Adobe hat sich mit dem US-Justizministerium (DOJ) auf einen Vergleich in Höhe von 150 Millionen US-Dollar geeinigt, weil das Unternehmen die Kündigung von Abonnements absichtlich unnötig erschwert hat. Der Deal umfasst 75 Millionen US-Dollar an Direktzahlungen und kostenlose Servicegutschriften im Wert von 75 Millionen US-Dollar für betroffene Kunden.
Der Fall des DOJ gegen Adobe
Die Klage des DOJ, die sich auf eine Empfehlung der Federal Trade Commission aus dem Jahr 2024 stützte, warf Adobe betrügerische Praktiken vor. In der Beschwerde wird insbesondere behauptet, Adobe habe Verbraucher für seine teuersten Abonnementpläne angemeldet, ohne die Bedingungen klar offenzulegen. Kunden berichteten, dass sie beim Versuch, ihr Abonnement zu kündigen, mit versteckten Stornierungsgebühren, endlosen Telefonweiterleitungen und plötzlich unterbrochenen Anrufen konfrontiert seien.

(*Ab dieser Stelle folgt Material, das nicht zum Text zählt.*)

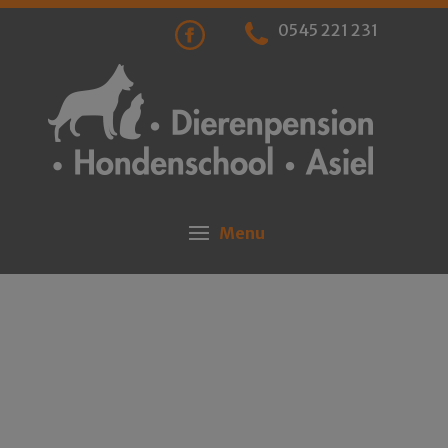
0545 221 231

„Das Justizministerium wird jeden Versuch, Amerikanern durch betrügerische und unfaire Geschäftspraktiken zu schaden, entschieden ablehnen“, sagte der stellvertretende Generalstaatsanwalt Brett Shumate in einer Erklärung des DOJ.
Vergleichsdetails und Antwort von Adobe
Gemäß den Bedingungen des Vergleichs wird Adobe berechtigte Kunden nach Abschluss der rechtlichen Einreichungen proaktiv kontaktieren. Das Unternehmen bleibt dabei, die Behauptungen des DOJ anzufechten, begrüßt jedoch die Lösung.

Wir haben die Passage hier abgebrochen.